**Problem description**
Copy the listing below exactly, but skip the pictures.
================
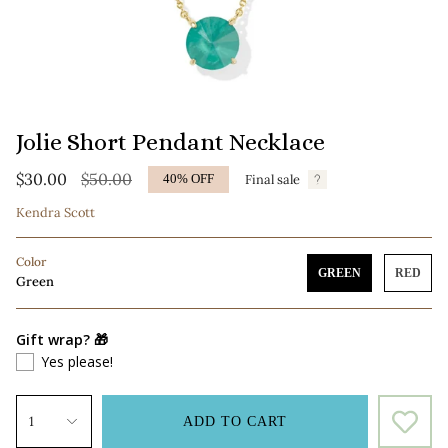
Jolie Short Pendant Necklace
Regular
$30.00
$50.00
Final sale
40%
OFF
price
Kendra Scott
Color
GREEN
RED
Green
Gift wrap? 🎁
Yes please!
1
ADD TO CART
================
**Exercise result**
Jolie Short Pendant Necklace
Regular
$30.00
$50.00
Final sale
40%
OFF
price
Kendra Scott
Color
GREEN
RED
Green
Gift wrap? 🎁
Yes please!
1
ADD TO CART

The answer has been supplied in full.